Early warning signs or symptoms to look out for

‘As you start to be more aware of your thoughts and emotions, be mindful of when they snowball or you catastrophise. During difficult times, you can end up thinking about the worst-case scenario. This endless worry has a major impact on your day-to-day mood.

‘A behavioural shift that comes with poor mental health is seclusion and self-alienation. If you find yourself walking away from relationships and people, seek out a familiar face. It’s important to feel loved and share the love with others.

‘Quality of sleep and appetite are affected by poor mental health and easily overlooked. Maintain a healthy sleep schedule with eight to nine hours of quality sleep. Regardless of your appetite, have three meals a day. While it’s easy to dismiss these habits, they are the building blocks of your day and essential to balancing mood.’

How to support friends or family who are dealing with mental illness

‘It’s important to first make your friend or loved one feel heard and supported. This simply means listening to them.
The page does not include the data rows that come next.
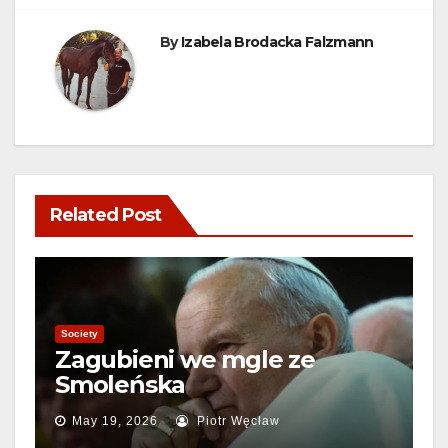
By
Izabela Brodacka Falzmann
Related Post
Society
Zagubieni we mgle ze
Smoleńska
May 19, 2026
Piotr Węcław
Avoid trying to fix their issues or relate to their situation – this means you’re not prioritising the person but rather their circumstances. It can be emotionally exhausting at times, so simply spend time together rather than having deep emotional conversations.

Why it’s so important for people to talk openly about these issues

‘Communicating your own hardships and struggles not only helps others better manage their own mental state but also provides a very valuable connection to people in the same situation. This helps to break the stigma around mental health and provides a positive perspective of self-love and compassion.’

Recommended support services and coping strategies

eheadspace is great online chat tool for anyone dealing with severe stress and overwhelming emotions. You can also contact Lifeline and SuicideLine. In an emergency, call Triple Zero (000).

In times where things are difficult but not extreme, do one thing that cheers you up in your own way. It might be making a dish you loved as a kid, watching a favorite movie, listening to music or taking a walk. Be aware of yourself and your needs, and approach yourself with kindness and compassion.’